The site of a blockhouse constructed in 1497 and rebuilt in 1532. It was dismantled in the 19th century.
W Kennedy 1818.
No trace of this building now remains.
Visited by OS (JLD) 22 August 1952.
(Additional bibliography cited).
NMRS, MS/712/84.
Nothing is now visible of this blockhouse, which stood in an area that was heavily redeveloped in the 19th century and has since been developed as an industrial site.
Visited by RCAHMS (JRS) 25 June 1996.
The former presence of this blockhouse is commemorated by a stone plaque (erected by DrAlexander Walker in the late 19th century).

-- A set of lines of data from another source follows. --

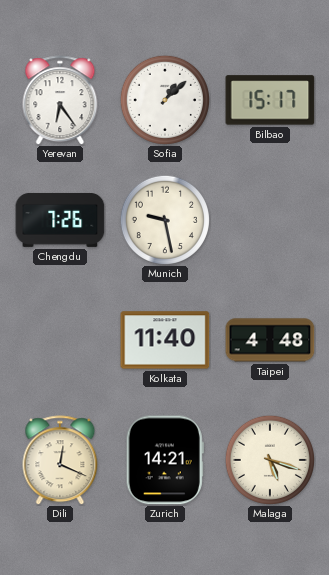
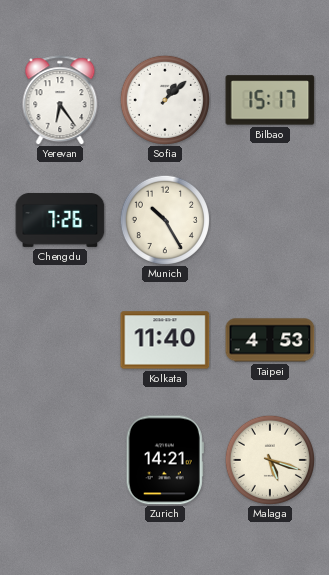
Munich: 9:28 -> 10:25
Taipei: 4:48 -> 4:53
Dili: 12:19 -> none
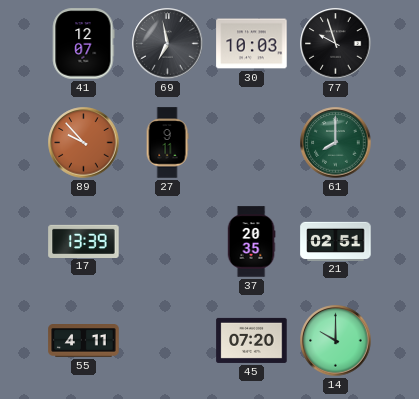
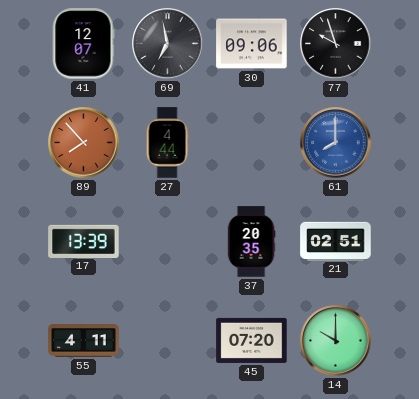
30: 10:03 -> 09:06
89: 9:53 -> 7:53
27: 9:11 -> 4:44
61 dial: green -> blue
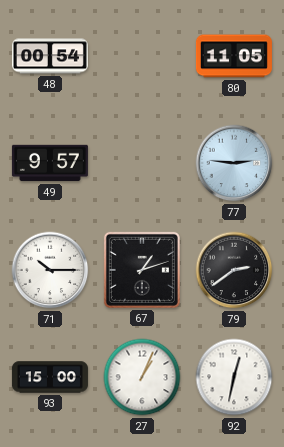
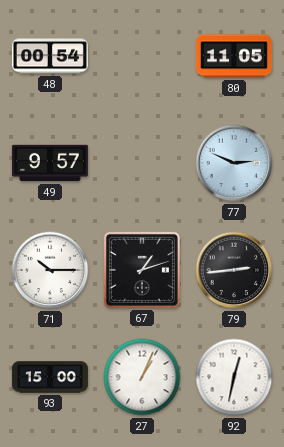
77: 2:46 -> 2:49
79: 2:39 -> 2:44
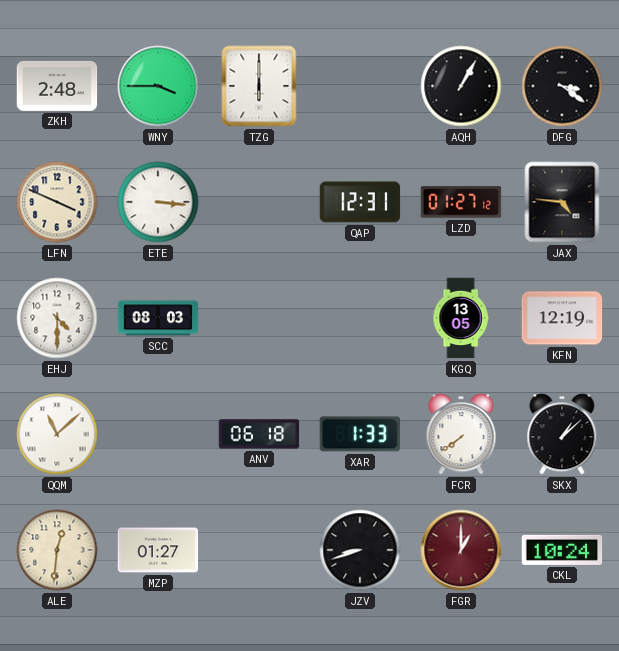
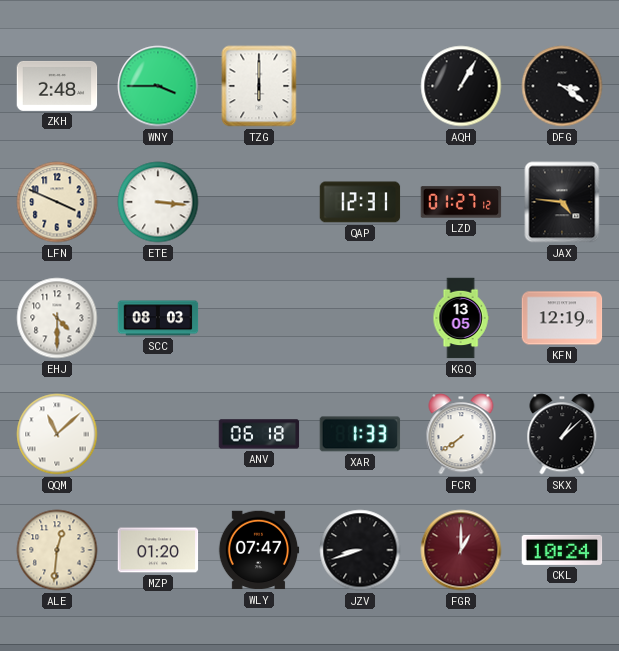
MZP: 01:27 -> 01:20
WLY: none -> 07:47
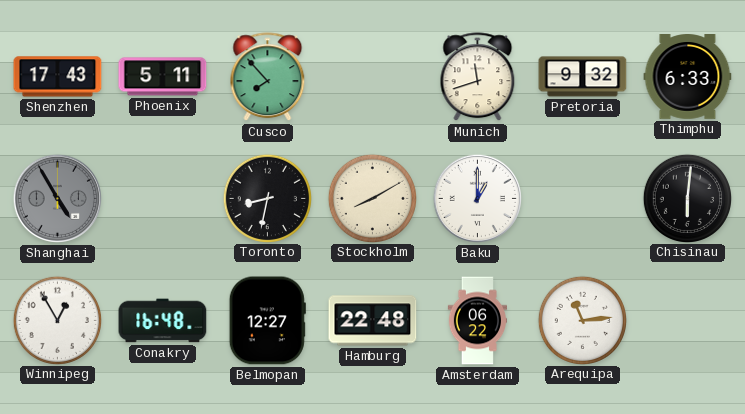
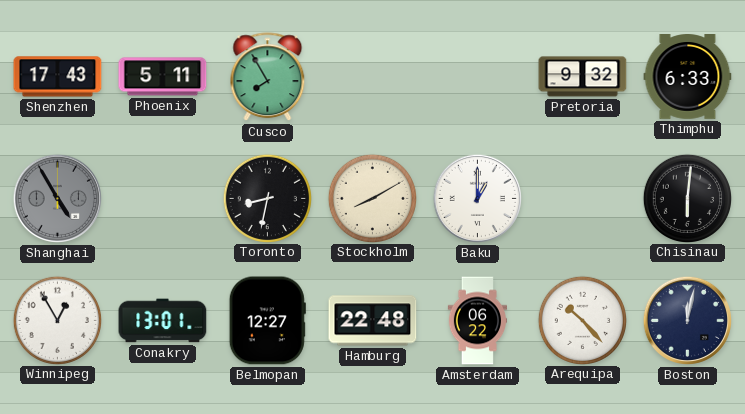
Cusco: 7:53 -> 7:55
Munich: 11:42 -> none
Conakry: 16:48 -> 13:01
Arequipa: 11:14 -> 10:23
Boston: none -> 12:02
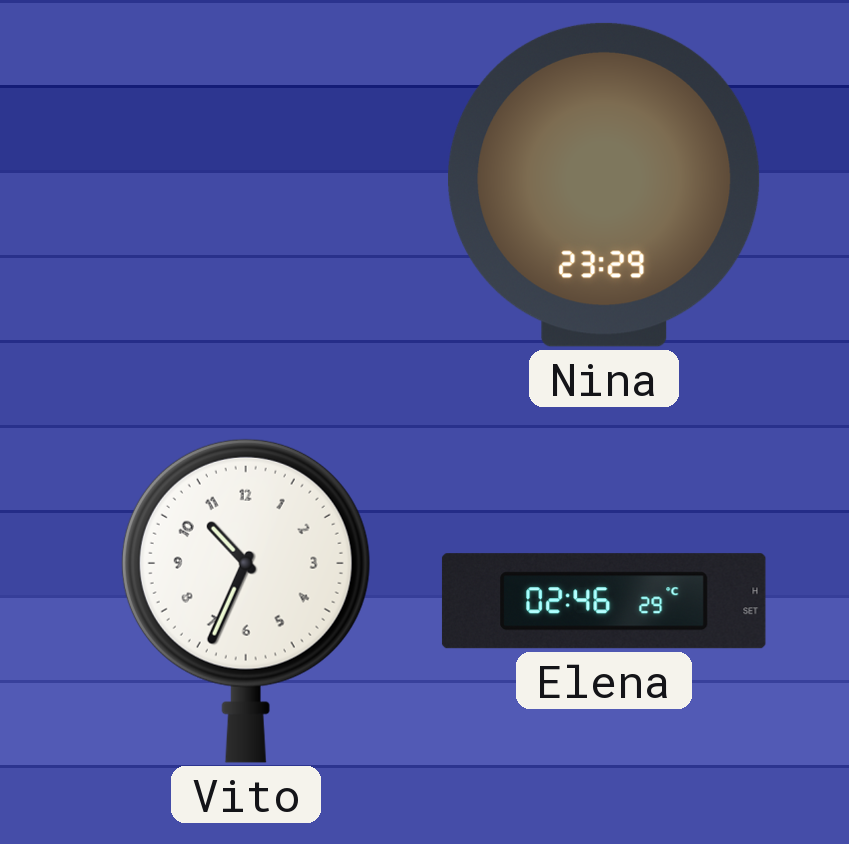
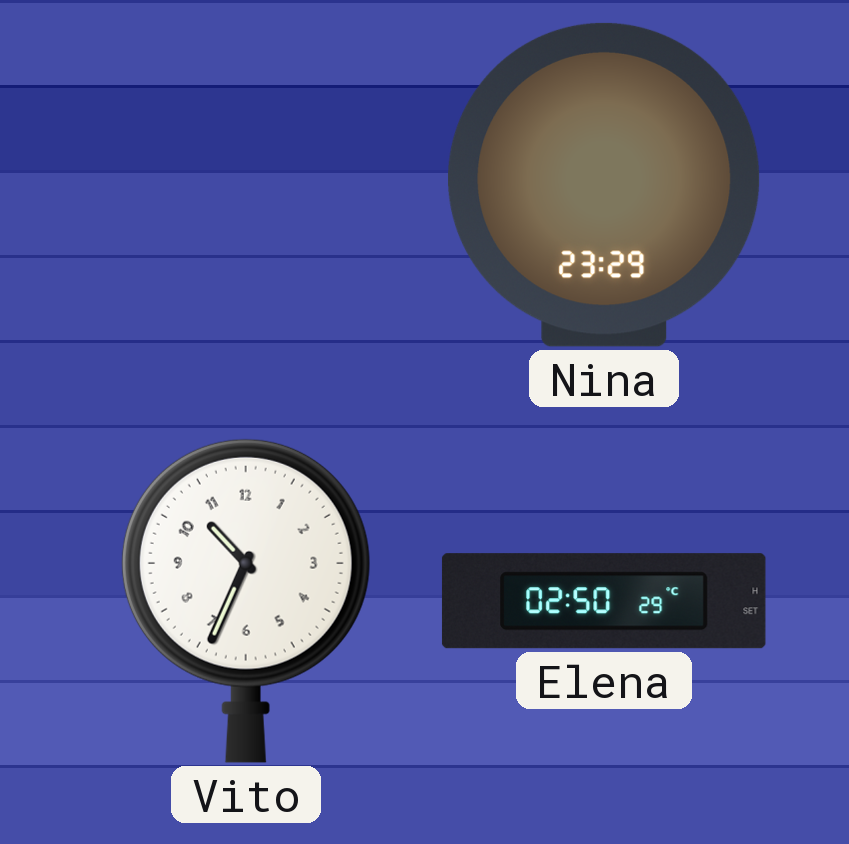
Elena: 02:46 -> 02:50
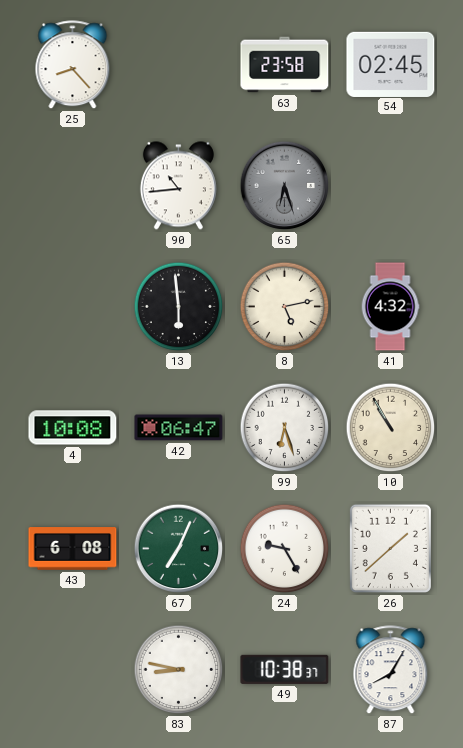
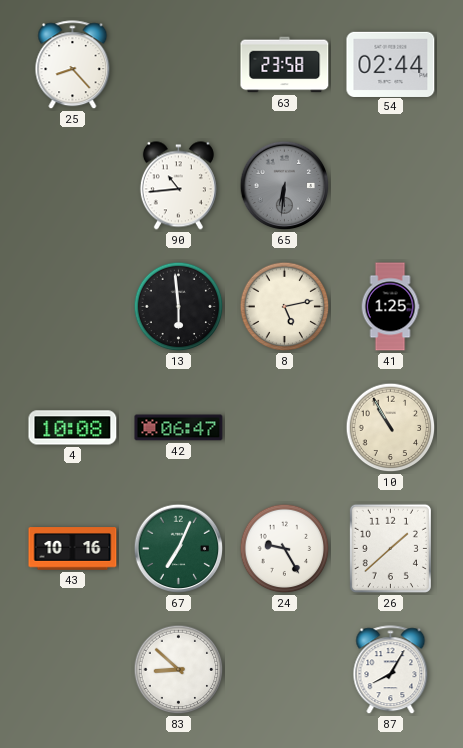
54: 02:45 -> 02:44
65: 6:27 -> 6:31
41: 4:32 -> 1:25
99: 6:27 -> none
43: 6:08 -> 10:16
83: 8:47 -> 8:52
49: 10:38 -> none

Aberdeen City Council [2006].
Publication Account (1997)
To defend the harbour of Aberdeen a blockhouse or fort was erected on the Sandness in the first half of the sixteenth century, its construction having commenced in 1513-14 prior to the battle of Flodden. It may have replaced an earlier fort dating from 1477. By 1542, the sixteenth-century blockhouse was virtually complete. It was constructed of stone and lime, measured 36ft (10.97m) by 18ft (5.49m), and had walls 6ft (1.83m) thick, pierced by gun holes. Instructions in that year that it should be covered with turf indicate that the fort was then still roofless. Across the mouth of the Dee was built a complementary watchtower, which housed a bell to warn of approaching danger. Entrance to the harbour was controlled by a chain which was kept on the surface of the water by masts of ships attached along its length. By 1661, the blockhouse was 'not made use off bot in the tyme of great alarms and when forrayne incursions are feared'. To date there is no archaeological evidence of this structure.
Information from ‘Historic Aberdeen: The Archaeological Implications of Development’ (1997).